12/28: We got up early to grab a yummy breakfast and venture to Maesa Elephant Camp in the mountains. We rode a big 20-year-old male elephant and were guided by his 17-year-old partner (who was so proud to show us a few tricks along the way). We watched a mom and her baby, posed for pictures with the friendliest of the herd, and watched a show - including harmonicas, painting, darts, soccer, and heavy lifting. They were not only agile and intelligent, but also humorous and goofy. I love elephants, and I loved seeing the smiles and bows of their proud trainers.
That night, we rode a bus to Chiang Rai in the very north of Thailand. We stayed with some missionaries who are friends of Kelly's parents. They were hosting a youth Christmas sleepover, so it felt like I'd traveled back in time to my youth group days or intruded upon game night in the Quads at Roberts. Either way, it was bittersweet to interact with young Americans and Thais for a night of games and relaxing.



12/29: This was a hectic, messy day. The missionaries were about as disorganized as my own family, which was actually kind of nice. Though we wasted much of the day and didn't get to see all we wanted, we still got to sit back and relax and NOT be in charge of the routine, which was a nice break from the previous days. We went to the Golden Triangle, and overlook of where Laos, Burma, and Thailand meet. We also learned a lot about the King and visited his Mother's beloved garden in the mountains.
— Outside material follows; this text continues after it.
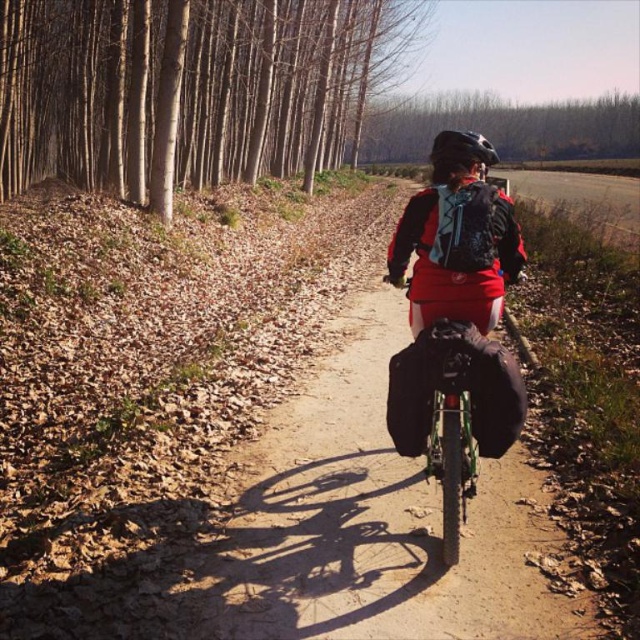 You are a photographer trying to capture the cyclist from behind. Which object, the matte black jacket at center or the matte black helmet at center, would appear larger in the photo?

The matte black helmet at center appears larger than the matte black jacket at center in the photo because the matte black jacket at center is smaller than the matte black helmet at center.

You are a photographer aiming to capture the cyclist from behind. You notice the matte black jacket at center and the matte black helmet at center. Which object appears taller in the photo?

The matte black helmet at center appears taller than the matte black jacket at center in the photo.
We ended the day with a dinner outing and one last visit to Rai's own mini bazaar - surprisingly more crowded and expensive that Mai's.



12/30: On this final day, we finally saw the other side of Thailand. We went to church with an Aka tribe. Males on one side, females on the other. We sat through a service even the missionaries struggled to understand (the female pastor spoke to her congregation in Aka, not Thai). After the long, but fascinating service (complete with powerful and youthful hymns), we toured the village, sampled homemade rice snacks from one man, and watched the children play on a huge, bamboo swing. Kelly gave it a try, and was successful. It was great to see a Christian community that retained its cultural values and traditions. I have been so frustrated witnessing mini American churches in Namibia and now here in Osaka. I wanted to see proof that when the gospel is spread, it can be spread in a pure form and not contaminated with the deliverers' own culture. I saw that in Chiang Rai.
After a much needed nap, Kelly and I took an overnight flight home to Osaka. The frigid cold was not the warm greeting we wanted, but Kelly and I did notice that it felt more like home and more familiar than before we left. Maybe being somewhere even more foreign and exotic than Japan was just what we needed to regain some confidence in and loyalty to our temporary home.



12/31: Kelly and I weren't finished yet. We went out on the town and accidentally explored my neighborhood for a shrine. Finally we found what we'd been looking for: Sumiyoshi Shrine was packed with thousands of families and young groups and couples. It was like an American carnival - haunted houses, games, food, and shops. So after sufficient snacking and screaming, we gathered around the sardine packed shrine for whatever would happen next (as far as we knew, the Japanese simply visit the shrine to pray before midnight, so we'd already been surprised). I tuned in to my cell phone tv to find a countdown, and sure enough, in step with Tokyo, the crowd around us counted down (I couldn't think quick enough in Japanese to join them). Kelly and I found anonymity even among the thousands, shared our resolutions and celebrations in English. A few girls wished us "Happy New Year!" ( a much appreciated gesture). It was fantastic getting away from this mundane culture, but then returning with new appreciation to end this crazy year and begin a new year together in our new home. Time flies.




A: A Tuk Tuk!

2 comments:

Kelly Alberts said...

OMgolly this post is perfect! i love love love your summary. the pictures are amazing, especially us on our well endowed elephant ;)

Kelly Alberts said...

and i'm posting another, simply bc i know we both love to get comments on our blogs!

sweet sweet blog title & i'm so relieved you put the answer at the bottom ;)

awesome reflection on our new years celebration and the return to japanese life!